Ma d’altra parte come non riconoscere la schietta natura demonologica post-moderna dei manuali dell’Unità di Scienze Comportamentali dell’ F.B.I. e della letteratura criminalistica derivata, con la puntigliosa teratologia che incasella i profili degli omicidi seriali: dallo spree serial killer, al mass murder, dal ritual al bomber? I tecnici rinascimentali ispezionavano il corpo degli inquisiti alla ricerca del “marchio” diabolico, gli esperti neuroscientifici contemporanei scandagliano dentro il corpo dei periziati, per individuare il marchio. Bloccanti selettivi della captazione della serotonina. Lesioni temporali. Alleli.
Forse si troverà una sponda oggettiva alla vis classificatoria del supermanuale dei nostri tempi, il DSM 5.

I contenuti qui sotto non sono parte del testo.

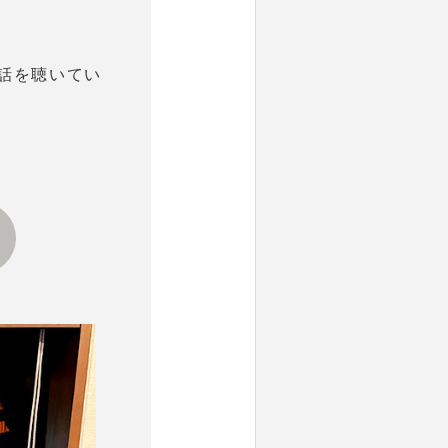
話を聴いてい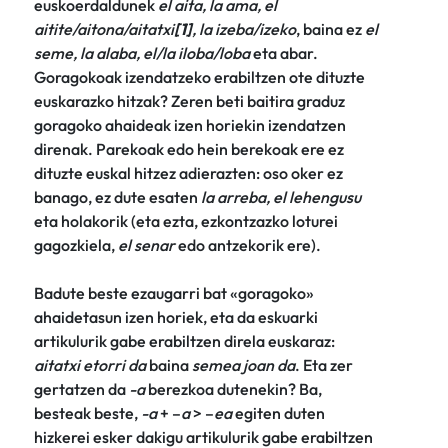
euskoerdaldunek
el aita, la ama, el
aitite/aitona/aitatxi
[1]
, la izeba/izeko
, baina ez
el
seme, la alaba, el/la iloba/loba
eta abar.
Goragokoak izendatzeko erabiltzen ote dituzte
euskarazko hitzak? Zeren beti baitira graduz
goragoko ahaideak izen horiekin izendatzen
direnak. Parekoak edo hein berekoak ere ez
dituzte euskal hitzez adierazten: oso oker ez
banago, ez dute esaten
la arreba, el lehengusu
eta holakorik (eta ezta, ezkontzazko loturei
gagozkiela,
el senar
edo antzekorik ere).
Badute beste ezaugarri bat «goragoko»
ahaidetasun izen horiek, eta da eskuarki
artikulurik gabe erabiltzen direla euskaraz:
aitatxi etorri da
baina
semea joan da
. Eta zer
gertatzen da
-a
berezkoa dutenekin? Ba,
besteak beste,
-a
+ –
a
> –
ea
egiten duten
hizkerei esker dakigu artikulurik gabe erabiltzen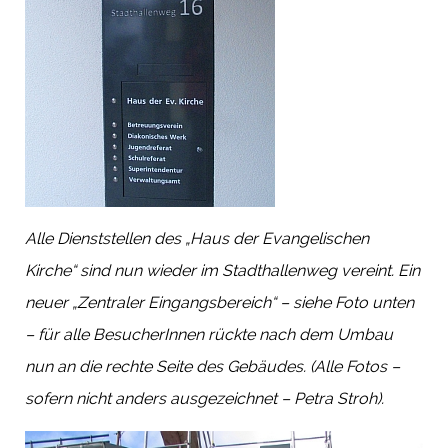
Alle Dienststellen des „Haus der Evangelischen
Kirche“ sind nun wieder im Stadthallenweg vereint. Ein
neuer „Zentraler Eingangsbereich“ – siehe Foto unten
– für alle BesucherInnen rückte nach dem Umbau
nun an die rechte Seite des Gebäudes. (Alle Fotos –
sofern nicht anders ausgezeichnet – Petra Stroh).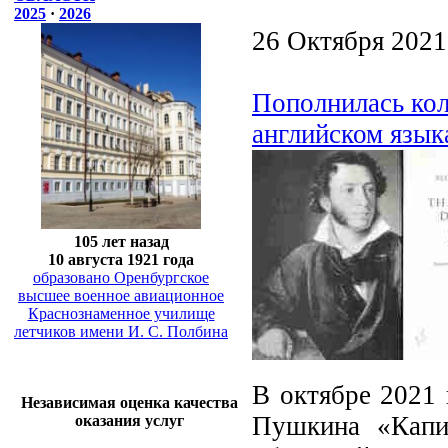
2025
·
2026
26 Октября 2021
Пополнилась кол
английском язык
105 лет назад
10 августа 1921 года
образовано Оренбургское
высшее военное авиационное
Краснознаменное училище
летчиков имени И. С. Полбина
В октябре 2021 
Независимая оценка качества
Пушкина «Капит
оказания услуг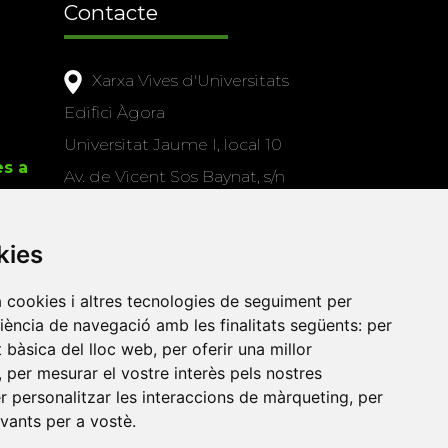
Contacte
Xarxa Vives d'Universitats
Edifici Àgora
Universitat Jaume I, local 10
es a
Av. de Vicent Sos Baynat, s/n
12071 Castelló de la Plana
e-buc@vives.org
kies
+34 964 72 89 93
a cookies i altres tecnologies de seguiment per
riència de navegació amb les finalitats següents:
per
Amb el suport
at bàsica del lloc web
,
per oferir una millor
de
,
per mesurar el vostre interès pels nostres
er personalitzar les interaccions de màrqueting
,
per
evants per a vostè
.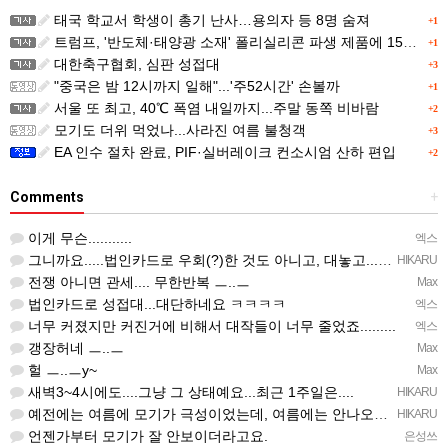
태국 학교서 학생이 총기 난사…용의자 등 8명 숨져
+1
트럼프, '반도체·태양광 소재' 폴리실리콘 파생 제품에 15% 관세...한국 기업도 영향
+1
대한축구협회, 심판 성접대
+3
"중국은 밤 12시까지 일해"...'주52시간' 손볼까
+1
서울 또 최고, 40℃ 폭염 내일까지...주말 동쪽 비바람
+2
모기도 더위 먹었나...사라진 여름 불청객
+3
EA 인수 절차 완료, PIF·실버레이크 컨소시엄 산하 편입
+2
Comments
+
이게 무슨...........
엑스
그니까요.....법인카드로 우회(?)한 것도 아니고, 대놓고...ㅋ ㅋ)
HIKARU
전쟁 아니면 관세.... 무한반복 ㅡ..ㅡ
Max
법인카드로 성접대...대단하네요 ㅋㅋㅋㅋ
엑스
너무 커졌지만 커진거에 비해서 대작들이 너무 줄었죠.........
엑스
갱장허네 ㅡ..ㅡ
Max
헐 ㅡ..ㅡy~
Max
새벽3~4시에도....그냥 그 상태예요...최근 1주일은....
HIKARU
예전에는 여름에 모기가 극성이었는데, 여름에는 안나오는 것 같은.....ㅎ ㅎ)
HIKARU
언젠가부터 모기가 잘 안보이더라고요.
은성쓰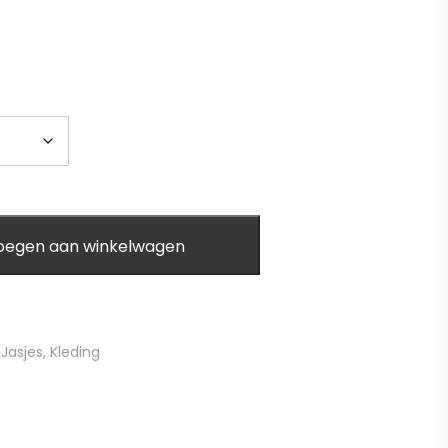
oegen aan winkelwagen
,
Jasjes
,
Kleding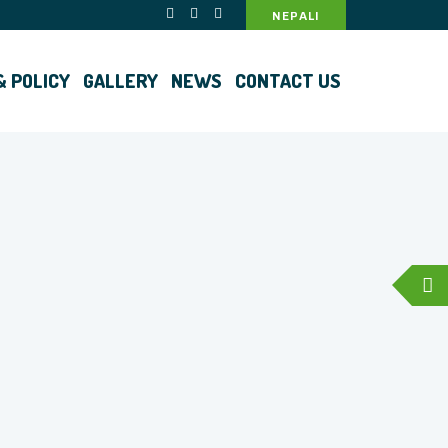
NEPALI
& POLICY
GALLERY
NEWS
CONTACT US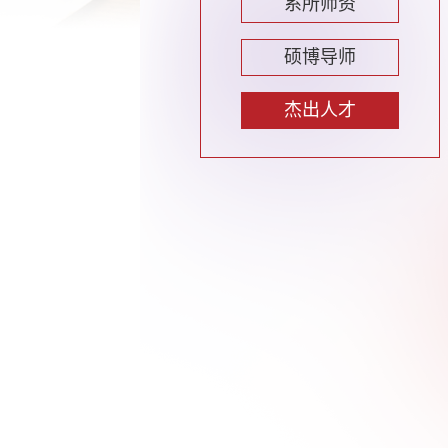
系所师资
硕博导师
杰出人才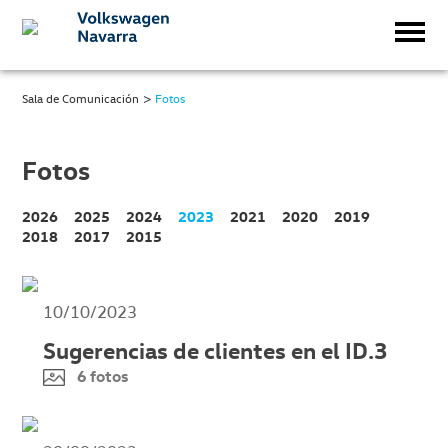
>
Sala de Comunicación
Fotos
Fotos
2026
2025
2024
2023
2021
2020
2019
2018
2017
2015
10/10/2023
Sugerencias de clientes en el ID.3
6 fotos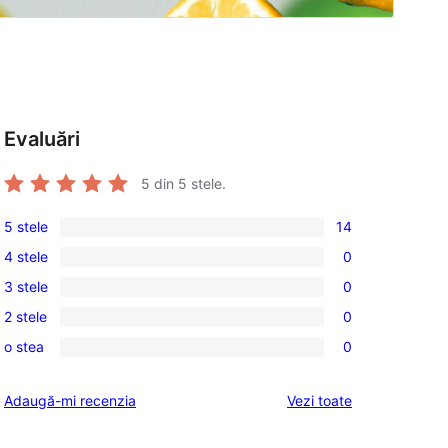
Evaluări
5
din 5 stele.
5 stele
14
14
4 stele
0
5
0
3 stele
0
–
4
0
recenzii
2 stele
0
–
3
0
(stele)
recenzii
o stea
0
–
2
0
(stele)
recenzii
–
1
recenziile
Adaugă-mi recenzia
Vezi toate
(stele)
recenzii
–
(stele)
recenzii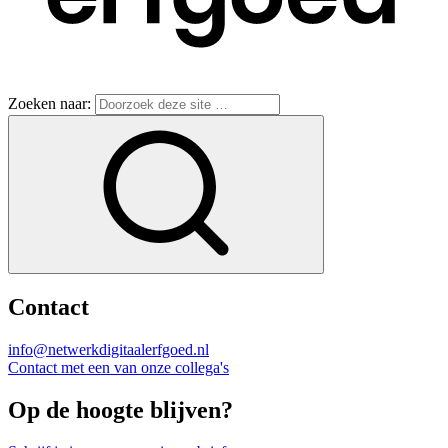
Zoeken naar:
Contact
info@netwerkdigitaalerfgoed.nl
Contact met een van onze collega's
Op de hoogte blijven?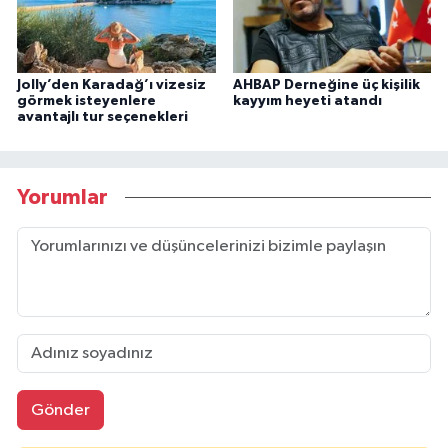
Jolly’den Karadağ’ı vizesiz
AHBAP Derneğine üç kişilik
görmek isteyenlere
kayyım heyeti atandı
avantajlı tur seçenekleri
Yorumlar
Gönder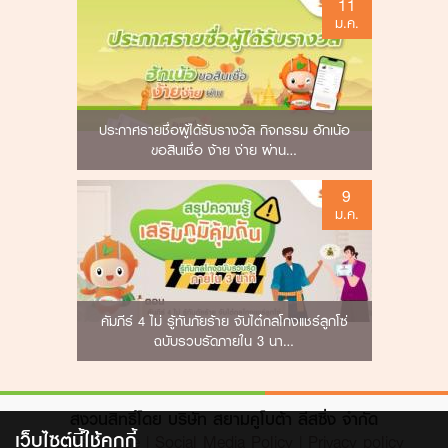
11
ม.ค.
ประกาศรายชื่อผู้ได้รับรางวัล กิจกรรม ฮักเน้อ
ขอสินเชื่อ ง้าย ง่าย ผ่าน…
9
ม.ค.
คัมภีร์ 4 ไม่ รู้ทันภัยร้าย จับไต๋กลโกงแชร์ลูกโซ่
ฉบับรวบรัดภายใน 3 นา…
สงวนสิทธิ์โดย บริษัท สยามคูโบต้า ลีสซิ่ง จำกัด
เว็บไซต์นี้ใช้คุกกี้
Terms of Use
|
Social Media Policy
|
Privacy policy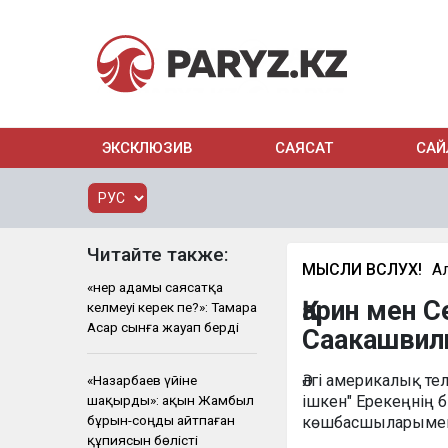
ЭКСКЛЮЗИВ
САЯСАТ
САЙ
Читайте также:
МЫСЛИ ВСЛУХ!
А
«Өнер адамы саясатқа
Қарин мен
келмеуі керек пе?»: Тамара
Асар сынға жауап берді
Саакашвил
Әлгі америкалық те
«Назарбаев үйіне
шақырды»: ақын Жамбыл
ішкен" Ерекеңнің 
бұрын-соңды айтпаған
көшбасшыларымен б
құпиясын бөлісті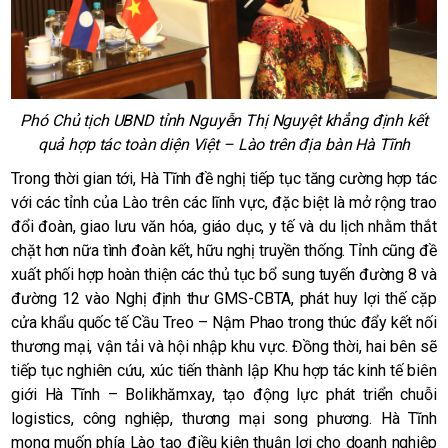
Phó Chủ tịch UBND tỉnh Nguyễn Thị Nguyệt khẳng định kết
quả hợp tác toàn diện Việt – Lào trên địa bàn Hà Tĩnh
Trong thời gian tới, Hà Tĩnh đề nghị tiếp tục tăng cường hợp tác
với các tỉnh của Lào trên các lĩnh vực, đặc biệt là mở rộng trao
đổi đoàn, giao lưu văn hóa, giáo dục, y tế và du lịch nhằm thắt
chặt hơn nữa tình đoàn kết, hữu nghị truyền thống. Tỉnh cũng đề
xuất phối hợp hoàn thiện các thủ tục bổ sung tuyến đường 8 và
đường 12 vào Nghị định thư GMS-CBTA, phát huy lợi thế cặp
cửa khẩu quốc tế Cầu Treo – Nậm Phao trong thúc đẩy kết nối
thương mại, vận tải và hội nhập khu vực. Đồng thời, hai bên sẽ
tiếp tục nghiên cứu, xúc tiến thành lập Khu hợp tác kinh tế biên
giới Hà Tĩnh – Bolikhămxay, tạo động lực phát triển chuỗi
logistics, công nghiệp, thương mại song phương. Hà Tĩnh
mong muốn phía Lào tạo điều kiện thuận lợi cho doanh nghiệp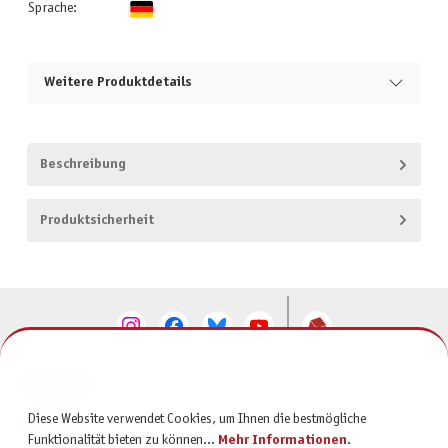
Sprache:
Weitere Produktdetails
Beschreibung
Produktsicherheit
KONTAKT
Diese Website verwendet Cookies, um Ihnen die bestmögliche
SERVICE
Funktionalität bieten zu können...
Mehr Informationen
.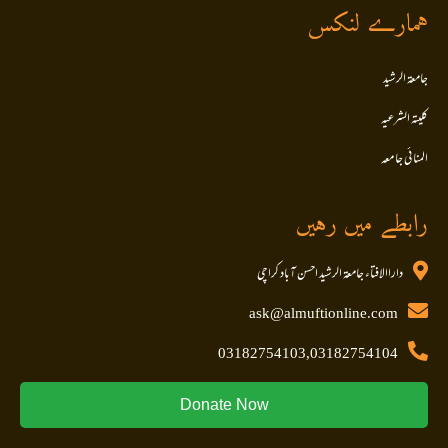
ہمارے لنکس
جامعۃ الرشید
کلیتہ الشرعیہ
المنا ئی جا معہ
رابطے میں رہیں
داراالافتاء جامعۃ الرشید احسن آباد کراچی
ask@almuftionline.com
03182754103,03182754104
Donate Now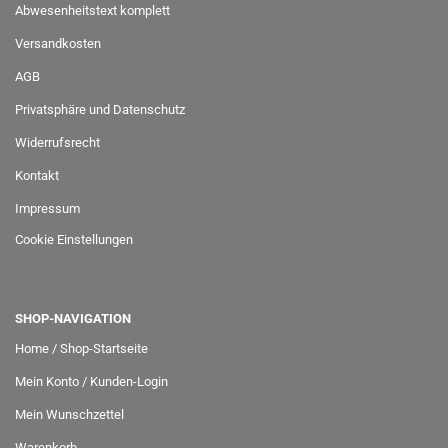
Abwesenheitstext komplett
Versandkosten
AGB
Privatsphäre und Datenschutz
Widerrufsrecht
Kontakt
Impressum
Cookie Einstellungen
SHOP-NAVIGATION
Home / Shop-Startseite
Mein Konto / Kunden-Login
Mein Wunschzettel
Warenkorb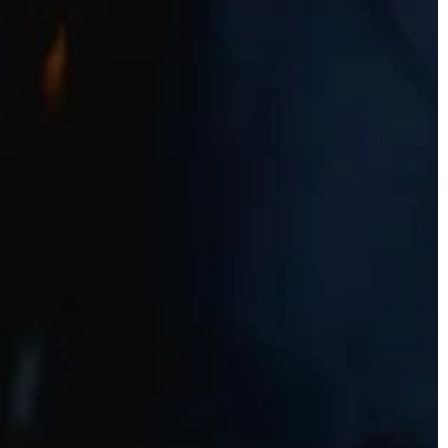
CZAS WOLNY
08 | 10 | 2021
Co przemawia za piciem kawy
orosłych
rozpuszczalnej?
rosłych można
Kawa to napój, bez którego wielu lud
ajów, jednak dla
nie wyobraża sobie dnia. Kofeina
 jest jedno:
zawarta w małej czarnej pobudza i
i będą […]
dodaje energii, […]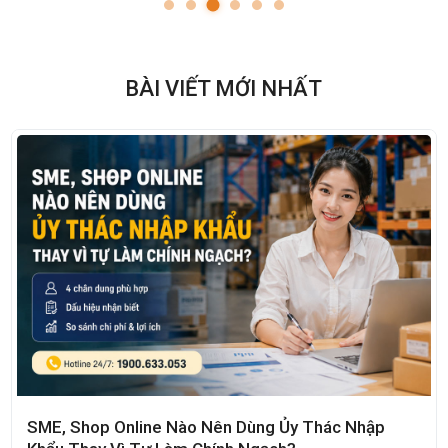
BÀI VIẾT MỚI NHẤT
SME, Shop Online Nào Nên Dùng Ủy Thác Nhập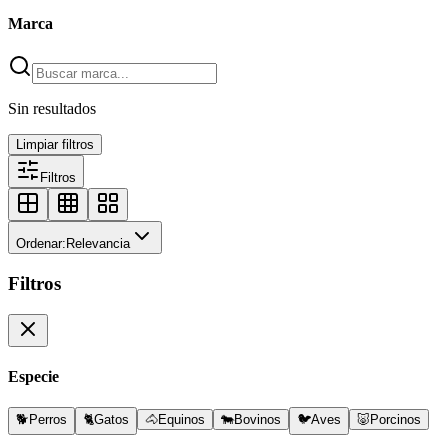
Marca
Sin resultados
Limpiar filtros
Filtros
Ordenar:
Relevancia
Filtros
Especie
🐕
Perros
🐈
Gatos
🐴
Equinos
🐄
Bovinos
🐦
Aves
🐷
Porcinos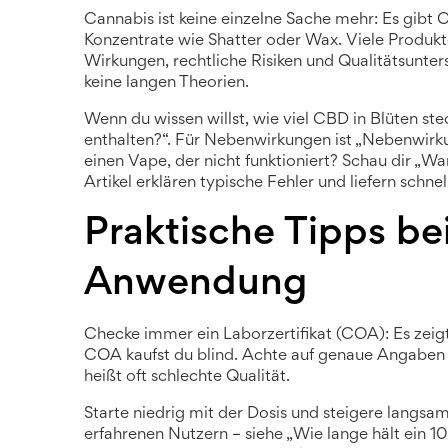
Cannabis ist keine einzelne Sache mehr: Es gib
Konzentrate wie Shatter oder Wax. Viele Produkt
Wirkungen, rechtliche Risiken und Qualitätsunter
keine langen Theorien.
Wenn du wissen willst, wie viel CBD in Blüten ste
enthalten?“. Für Nebenwirkungen ist „Nebenwirku
einen Vape, der nicht funktioniert? Schau dir „
Artikel erklären typische Fehler und liefern schne
Praktische Tipps be
Anwendung
Checke immer ein Laborzertifikat (COA): Es ze
COA kaufst du blind. Achte auf genaue Angaben zu
heißt oft schlechte Qualität.
Starte niedrig mit der Dosis und steigere langsam.
erfahrenen Nutzern – siehe „Wie lange hält ein 1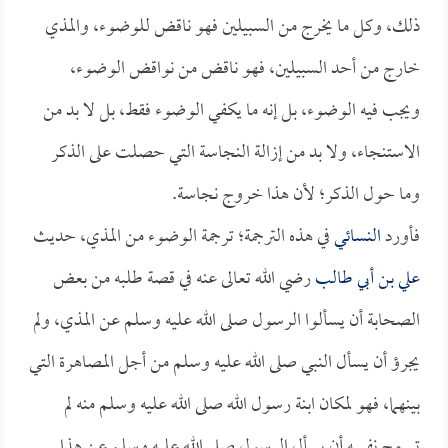
ذلك، وكل ما يخرج من السبيلين فهو ناقض للوضوء، والمذي
خارج من أحد السبيلين، فهو ناقض من نواقض الوضوء،
ويجب فيه الوضوء، بل إنه ما يكفي الوضوء فقط، بل لا بد من
الاستنجاء، ولا بد من إزالة النجاسة التي حصلت على الذكر
وما حول الذكر؛ لأن هذا خروج نجاسة.
فأورد
النسائي
في هذه الترجمة؛ ترجمة الوضوء من المذي، حديث
علي بن أبي طالب
رضي الله تعالى عنه في قصة طلبه من بعض
الصحابة أن يسألوا الرسول صلى الله عليه وسلم عن المذي، ولم
يجرؤ أن يسأل النبي صلى الله عليه وسلم من أجل المصاهرة التي
بينهما، فهو لمكان ابنة رسول الله صلى الله عليه وسلم منه لم
تسمح نفسه أن يسأل الرسول صلى الله عليه وسلم عن هذا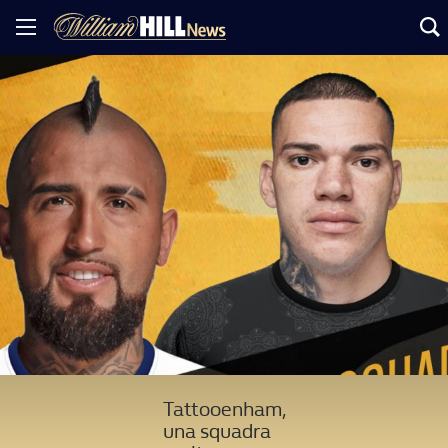
Tattooenham,
una squadra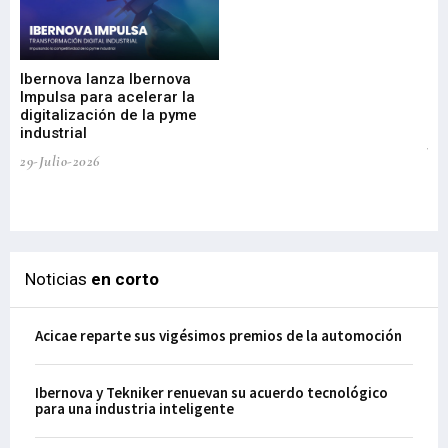
Mi
nu
di
Ibernova lanza Ibernova
ma
Impulsa para acelerar la
in
digitalización de la pyme
mi
industrial
de
te
29-Julio-2026
el
29-
Noticias
en corto
Acicae reparte sus vigésimos premios de la automoción
Ibernova y Tekniker renuevan su acuerdo tecnológico
para una industria inteligente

Forse l’innocenza del diavolo sarà infine confermata.
NOTE
(1) PONTI G., FORNARI U. (1995). Il fascino del male, Milano, Cortina.
(2) Ad esempio il Directorium inquisitorum, redatto nel 1376 dal celebre Nicolas Eymerich.
(3) PATRIZI L. (1916). Dopo Lombroso. Nuove correnti nello studio della genialità e del delitto, Roma-Milano-Napoli. Società Editrice Libraria, p. 91.